## ABOUT THIS EXERCISE
All lines below containing "Argentina" are to be listed.

THE RECORDS START

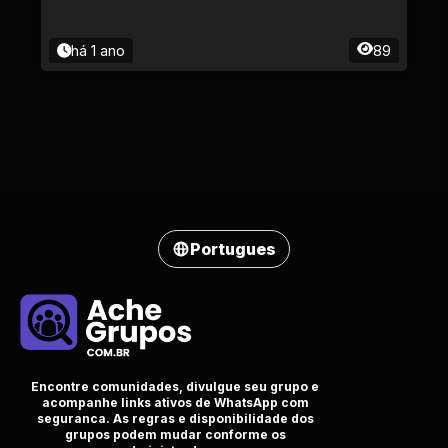
há 1 ano
89
Portugues
Encontre comunidades, divulgue seu grupo e
acompanhe links ativos de WhatsApp com
seguranca. As regras e disponibilidade dos
grupos podem mudar conforme os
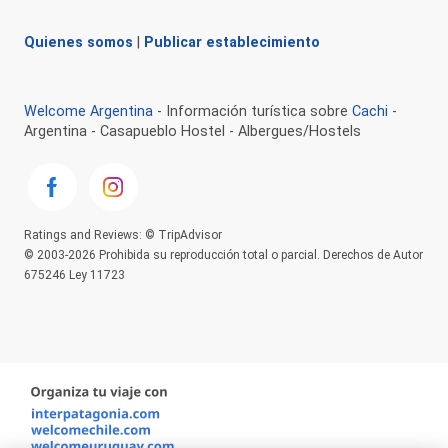
Quienes somos
|
Publicar establecimiento
Welcome Argentina
- Información turística sobre
Cachi
-
Argentina - Casapueblo Hostel - Albergues/Hostels
Ratings and Reviews: © TripAdvisor
© 2003-2026 Prohibida su reproducción total o parcial. Derechos de Autor
675246 Ley 11723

THE RECORDS END

## WRITTEN RESPONSE
Welcome Argentina
Argentina - Casapueblo Hostel - Albergues/Hostels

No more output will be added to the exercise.